***** Data for this task

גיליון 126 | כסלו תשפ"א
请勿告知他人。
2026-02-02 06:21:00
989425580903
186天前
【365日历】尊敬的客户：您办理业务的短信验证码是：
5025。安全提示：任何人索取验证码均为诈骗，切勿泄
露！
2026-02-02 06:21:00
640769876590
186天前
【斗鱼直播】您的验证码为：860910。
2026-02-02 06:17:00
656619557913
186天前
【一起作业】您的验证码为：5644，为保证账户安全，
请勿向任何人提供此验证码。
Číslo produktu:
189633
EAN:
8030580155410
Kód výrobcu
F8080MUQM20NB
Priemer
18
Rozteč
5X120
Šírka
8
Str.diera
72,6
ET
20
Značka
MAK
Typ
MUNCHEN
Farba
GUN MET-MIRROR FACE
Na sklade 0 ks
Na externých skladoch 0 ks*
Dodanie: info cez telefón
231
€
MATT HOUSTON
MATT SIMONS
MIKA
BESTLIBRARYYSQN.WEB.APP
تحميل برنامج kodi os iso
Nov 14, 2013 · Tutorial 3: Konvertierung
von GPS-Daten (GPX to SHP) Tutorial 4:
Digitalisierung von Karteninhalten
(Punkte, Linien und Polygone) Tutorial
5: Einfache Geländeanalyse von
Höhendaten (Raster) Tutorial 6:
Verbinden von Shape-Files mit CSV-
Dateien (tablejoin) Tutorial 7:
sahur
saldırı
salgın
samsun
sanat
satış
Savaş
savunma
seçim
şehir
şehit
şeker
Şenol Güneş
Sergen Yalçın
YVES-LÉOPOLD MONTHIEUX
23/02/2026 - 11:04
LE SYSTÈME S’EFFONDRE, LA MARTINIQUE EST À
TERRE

**********

# [Directions]
Find each line holding the string "您的验证码为" in the listing above, then copy it.

# [Answer box]
【斗鱼直播】您的验证码为：860910。
【一起作业】您的验证码为：5644，为保证账户安全，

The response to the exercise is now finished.